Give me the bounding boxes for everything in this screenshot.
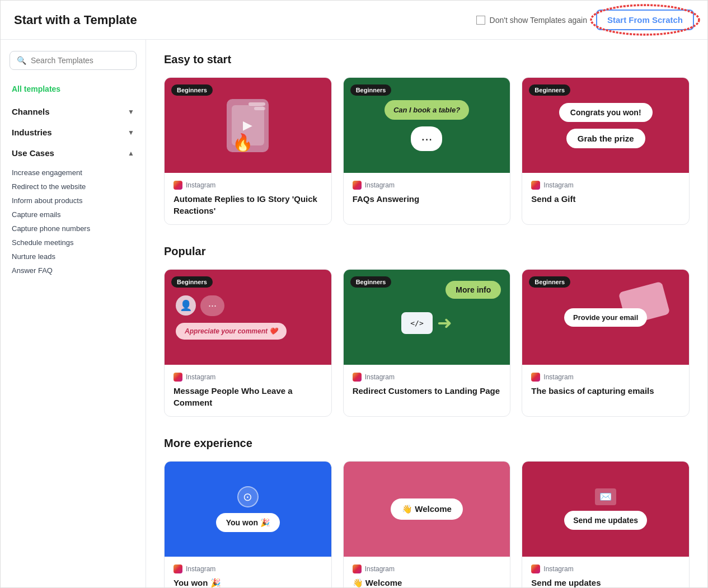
card-image-redirect: Beginners More info </> ➜ [344, 270, 510, 365]
sidebar-section-channels[interactable]: Channels ▼ [10, 101, 137, 122]
chevron-down-icon: ▼ [128, 108, 134, 116]
chevron-down-icon: ▼ [128, 129, 134, 137]
instagram-icon [353, 181, 362, 190]
header: Start with a Template Don't show Templat… [1, 1, 707, 40]
card-platform-welcome: Instagram [353, 565, 501, 573]
comment-visual: 👤 ··· Appreciate your comment ❤️ [165, 270, 331, 365]
card-platform-emails: Instagram [531, 373, 680, 382]
card-image-welcome: 👋 Welcome [344, 462, 510, 557]
section-popular-title: Popular [164, 245, 690, 258]
template-card-emails[interactable]: Beginners Provide your email Instagram [522, 269, 690, 417]
start-scratch-wrapper: Start From Scratch [596, 10, 694, 30]
page-title: Start with a Template [14, 13, 137, 27]
card-image-emails: Beginners Provide your email [522, 270, 689, 365]
card-title-youwon: You won 🎉 [174, 577, 322, 587]
card-body-gift: Instagram Send a Gift [522, 173, 689, 213]
sidebar-item-inform-products[interactable]: Inform about products [10, 194, 137, 208]
card-image-gift: Beginners Congrats you won! Grab the pri… [522, 78, 689, 173]
sidebar-item-redirect-website[interactable]: Redirect to the website [10, 180, 137, 194]
search-icon: 🔍 [17, 56, 26, 65]
instagram-icon [353, 373, 362, 382]
template-card-story[interactable]: Beginners ▶ 🔥 [164, 77, 332, 225]
card-platform-sendupdates: Instagram [531, 565, 680, 573]
search-input[interactable] [31, 56, 129, 65]
sidebar-all-templates[interactable]: All templates [10, 81, 137, 97]
card-platform-faq: Instagram [353, 181, 501, 190]
sidebar-item-capture-emails[interactable]: Capture emails [10, 208, 137, 222]
card-title-redirect: Redirect Customers to Landing Page [353, 385, 501, 397]
welcome-visual: 👋 Welcome [344, 462, 510, 557]
card-image-story: Beginners ▶ 🔥 [165, 78, 331, 173]
card-platform-gift: Instagram [531, 181, 680, 190]
template-card-faq[interactable]: Beginners Can I book a table? ··· Instag… [343, 77, 511, 225]
instagram-icon [174, 565, 182, 573]
sidebar-section-usecases[interactable]: Use Cases ▲ [10, 143, 137, 163]
card-title-gift: Send a Gift [531, 193, 680, 205]
card-platform-story: Instagram [174, 181, 322, 190]
card-image-comment: Beginners 👤 ··· Appreciate your comment … [165, 270, 331, 365]
grab-prize-label: Grab the prize [566, 129, 645, 148]
template-card-welcome[interactable]: 👋 Welcome Instagram 👋 Welcome [343, 461, 511, 587]
sidebar-item-increase-engagement[interactable]: Increase engagement [10, 166, 137, 180]
gift-visual: Congrats you won! Grab the prize [522, 78, 689, 173]
template-card-sendupdates[interactable]: ✉️ Send me updates Instagram Send me upd… [522, 461, 690, 587]
card-platform-redirect: Instagram [353, 373, 501, 382]
card-title-faq: FAQs Answering [353, 193, 501, 205]
instagram-icon [531, 181, 540, 190]
youwon-visual: ⊙ You won 🎉 [165, 462, 331, 557]
card-title-sendupdates: Send me updates [531, 577, 680, 587]
sendupdates-visual: ✉️ Send me updates [522, 462, 689, 557]
sidebar: 🔍 All templates Channels ▼ Industries ▼ … [1, 40, 146, 587]
card-body-welcome: Instagram 👋 Welcome [344, 557, 510, 587]
card-platform-youwon: Instagram [174, 565, 322, 573]
search-box[interactable]: 🔍 [10, 51, 137, 70]
instagram-icon [531, 565, 540, 573]
use-cases-items: Increase engagement Redirect to the webs… [10, 163, 137, 282]
section-easy-title: Easy to start [164, 53, 690, 66]
faq-visual: Can I book a table? ··· [344, 78, 510, 173]
sidebar-item-schedule-meetings[interactable]: Schedule meetings [10, 236, 137, 250]
popular-grid: Beginners 👤 ··· Appreciate your comment … [164, 269, 690, 417]
instagram-icon [531, 373, 540, 382]
card-body-sendupdates: Instagram Send me updates [522, 557, 689, 587]
body: 🔍 All templates Channels ▼ Industries ▼ … [1, 40, 707, 587]
card-title-story: Automate Replies to IG Story 'Quick Reac… [174, 193, 322, 217]
dont-show-checkbox[interactable] [476, 16, 485, 25]
dont-show-label[interactable]: Don't show Templates again [476, 16, 587, 25]
chevron-up-icon: ▲ [128, 149, 134, 157]
template-card-redirect[interactable]: Beginners More info </> ➜ [343, 269, 511, 417]
easy-to-start-grid: Beginners ▶ 🔥 [164, 77, 690, 225]
app-container: Start with a Template Don't show Templat… [0, 0, 708, 588]
card-body-youwon: Instagram You won 🎉 [165, 557, 331, 587]
instagram-icon [353, 565, 362, 573]
sidebar-item-capture-phones[interactable]: Capture phone numbers [10, 222, 137, 236]
instagram-icon [174, 181, 182, 190]
header-right: Don't show Templates again Start From Sc… [476, 10, 694, 30]
card-image-faq: Beginners Can I book a table? ··· [344, 78, 510, 173]
template-card-gift[interactable]: Beginners Congrats you won! Grab the pri… [522, 77, 690, 225]
main-content: Easy to start Beginners ▶ [146, 40, 707, 587]
card-image-youwon: ⊙ You won 🎉 [165, 462, 331, 557]
card-body-comment: Instagram Message People Who Leave a Com… [165, 365, 331, 416]
card-title-comment: Message People Who Leave a Comment [174, 385, 322, 408]
card-body-emails: Instagram The basics of capturing emails [522, 365, 689, 404]
section-more-title: More experience [164, 437, 690, 450]
template-card-comment[interactable]: Beginners 👤 ··· Appreciate your comment … [164, 269, 332, 417]
card-body-redirect: Instagram Redirect Customers to Landing … [344, 365, 510, 404]
sidebar-item-answer-faq[interactable]: Answer FAQ [10, 264, 137, 277]
emails-visual: Provide your email [522, 270, 689, 365]
card-platform-comment: Instagram [174, 373, 322, 382]
card-image-sendupdates: ✉️ Send me updates [522, 462, 689, 557]
template-card-youwon[interactable]: ⊙ You won 🎉 Instagram You won 🎉 [164, 461, 332, 587]
more-experience-grid: ⊙ You won 🎉 Instagram You won 🎉 [164, 461, 690, 587]
card-body-story: Instagram Automate Replies to IG Story '… [165, 173, 331, 224]
card-title-welcome: 👋 Welcome [353, 577, 501, 587]
redirect-visual: More info </> ➜ [344, 270, 510, 365]
start-scratch-button[interactable]: Start From Scratch [596, 10, 694, 30]
instagram-icon [174, 373, 182, 382]
card-body-faq: Instagram FAQs Answering [344, 173, 510, 213]
story-visual: ▶ 🔥 [165, 78, 331, 173]
card-title-emails: The basics of capturing emails [531, 385, 680, 397]
sidebar-section-industries[interactable]: Industries ▼ [10, 122, 137, 143]
sidebar-item-nurture-leads[interactable]: Nurture leads [10, 250, 137, 264]
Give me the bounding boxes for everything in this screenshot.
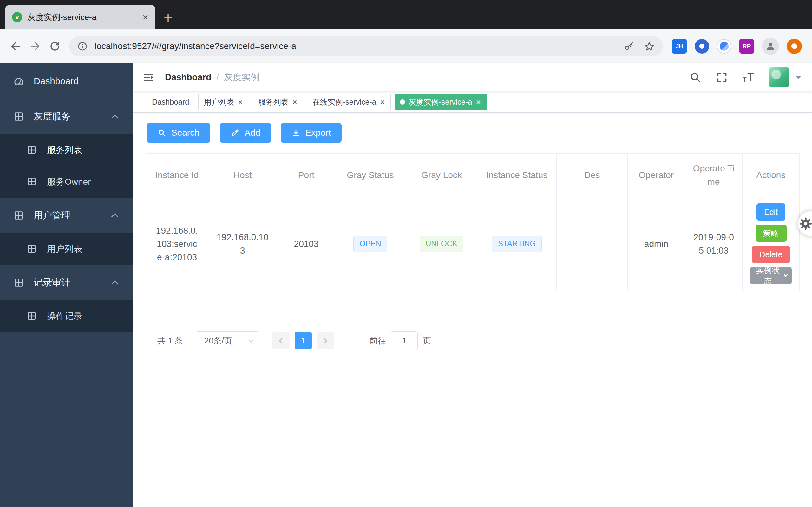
column-header-gray-status: Gray Status	[335, 154, 406, 197]
update-warning-icon[interactable]	[786, 39, 802, 54]
submenu-user-mgmt: 用户列表	[0, 233, 133, 265]
sidebar-item-label: 服务列表	[47, 144, 83, 156]
chevron-down-icon	[248, 337, 254, 343]
cell-actions: Edit 策略 Delete 实例状态	[743, 197, 800, 291]
export-button-label: Export	[305, 128, 331, 138]
goto-page-input[interactable]	[391, 331, 418, 350]
next-page-button[interactable]	[317, 332, 334, 349]
main-area: Dashboard / 灰度实例 TT	[133, 63, 812, 507]
cell-gray-lock: UNLOCK	[406, 197, 477, 291]
sidebar-group-user-mgmt[interactable]: 用户管理	[0, 198, 133, 233]
tag-label: 服务列表	[258, 97, 289, 107]
browser-toolbar: localhost:9527/#/gray/instance?serviceId…	[0, 29, 812, 63]
site-info-icon[interactable]	[78, 41, 88, 51]
browser-profile-avatar[interactable]	[762, 38, 779, 55]
browser-tab[interactable]: v 灰度实例-service-a ×	[5, 5, 155, 29]
tag-close-icon[interactable]: ×	[475, 98, 481, 106]
grid-icon	[13, 277, 24, 288]
pagination: 共 1 条 20条/页 1 前往 页	[147, 331, 799, 350]
sidebar-item-user-list[interactable]: 用户列表	[0, 233, 133, 265]
user-avatar[interactable]	[769, 67, 789, 88]
app-navbar: Dashboard / 灰度实例 TT	[133, 63, 812, 91]
chevron-up-icon	[111, 280, 119, 288]
tab-title: 灰度实例-service-a	[27, 12, 136, 23]
policy-button[interactable]: 策略	[756, 225, 786, 242]
search-button[interactable]: Search	[147, 123, 210, 143]
new-tab-button[interactable]: +	[164, 10, 172, 25]
column-header-host: Host	[207, 154, 278, 197]
add-button[interactable]: Add	[220, 123, 271, 143]
tag-dashboard[interactable]: Dashboard	[147, 94, 194, 110]
tag-close-icon[interactable]: ×	[292, 98, 298, 106]
extensions-row: JH RP	[667, 38, 806, 55]
page-number-1[interactable]: 1	[295, 332, 312, 349]
fullscreen-icon[interactable]	[716, 71, 728, 83]
instance-status-dropdown[interactable]: 实例状态	[750, 267, 792, 284]
sidebar-item-label: Dashboard	[34, 76, 79, 87]
column-header-port: Port	[278, 154, 335, 197]
chevron-down-icon[interactable]	[796, 76, 801, 79]
download-icon	[292, 128, 300, 137]
total-count-label: 共 1 条	[157, 335, 183, 346]
cell-instance-id: 192.168.0.103:service-a:20103	[147, 197, 207, 291]
gray-lock-badge: UNLOCK	[420, 236, 463, 252]
tab-close-button[interactable]: ×	[141, 12, 150, 22]
instance-table: Instance Id Host Port Gray Status Gray L…	[147, 153, 800, 291]
column-header-instance-id: Instance Id	[147, 154, 207, 197]
globe-core	[720, 42, 728, 51]
prev-page-button[interactable]	[272, 332, 290, 349]
tag-label: 在线实例-service-a	[312, 97, 376, 107]
page-size-select[interactable]: 20条/页	[196, 331, 259, 350]
screen: v 灰度实例-service-a × + localhost:9527/#/gr…	[0, 0, 812, 507]
password-key-icon[interactable]	[623, 41, 635, 52]
search-icon	[157, 128, 166, 137]
sidebar-item-service-owner[interactable]: 服务Owner	[0, 166, 133, 198]
export-button[interactable]: Export	[281, 123, 342, 143]
tag-gray-instance-active[interactable]: 灰度实例-service-a ×	[395, 94, 487, 110]
tag-online-instance[interactable]: 在线实例-service-a ×	[307, 94, 391, 110]
bookmark-star-icon[interactable]	[644, 41, 655, 52]
sidebar-item-operation-log[interactable]: 操作记录	[0, 300, 133, 332]
sidebar-group-label: 记录审计	[34, 276, 70, 289]
navbar-right: TT	[689, 67, 812, 88]
tag-service-list[interactable]: 服务列表 ×	[253, 94, 303, 110]
address-bar[interactable]: localhost:9527/#/gray/instance?serviceId…	[69, 36, 663, 56]
sidebar-item-dashboard[interactable]: Dashboard	[0, 63, 133, 99]
extension-jh-icon[interactable]: JH	[672, 39, 687, 54]
goto-page-group: 前往 页	[369, 331, 431, 350]
sidebar-item-label: 操作记录	[47, 310, 83, 322]
sidebar-group-audit[interactable]: 记录审计	[0, 265, 133, 300]
cell-port: 20103	[278, 197, 335, 291]
app-window: Dashboard 灰度服务 服务列表	[0, 63, 812, 507]
edit-button[interactable]: Edit	[757, 204, 785, 221]
tag-close-icon[interactable]: ×	[237, 98, 243, 106]
chevron-left-icon	[279, 338, 285, 343]
sidebar-group-gray-service[interactable]: 灰度服务	[0, 99, 133, 134]
tag-user-list[interactable]: 用户列表 ×	[198, 94, 249, 110]
sidebar-item-label: 服务Owner	[47, 176, 91, 188]
column-header-instance-status: Instance Status	[477, 154, 557, 197]
search-button-label: Search	[171, 128, 200, 138]
extension-rp-icon[interactable]: RP	[739, 39, 754, 54]
delete-button[interactable]: Delete	[752, 246, 790, 263]
chevron-up-icon	[111, 213, 119, 221]
forward-button[interactable]	[26, 37, 45, 56]
reload-button[interactable]	[45, 37, 65, 56]
sidebar-toggle-icon[interactable]	[133, 63, 164, 91]
search-icon[interactable]	[689, 71, 701, 83]
sidebar-item-service-list[interactable]: 服务列表	[0, 134, 133, 166]
grid-icon	[27, 244, 38, 255]
extension-globe-icon[interactable]	[717, 39, 731, 54]
back-button[interactable]	[6, 37, 26, 56]
breadcrumb-current: 灰度实例	[224, 71, 259, 83]
page-size-value: 20条/页	[204, 335, 232, 346]
table-row: 192.168.0.103:service-a:20103 192.168.0.…	[147, 197, 800, 291]
breadcrumb-dashboard-link[interactable]: Dashboard	[165, 72, 211, 82]
cell-instance-status: STARTING	[477, 197, 557, 291]
tags-view: Dashboard 用户列表 × 服务列表 × 在线实例-service-a ×…	[133, 91, 812, 113]
tag-label: 用户列表	[204, 97, 234, 107]
sidebar-group-label: 用户管理	[34, 209, 70, 222]
extension-blue-icon[interactable]	[695, 39, 709, 54]
font-size-icon[interactable]: TT	[743, 72, 754, 83]
tag-close-icon[interactable]: ×	[379, 98, 386, 106]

▬▬▬

• [Work item]: Provide only the number of lines from the material above that include the word "export".

• [Solution for this problem]: 2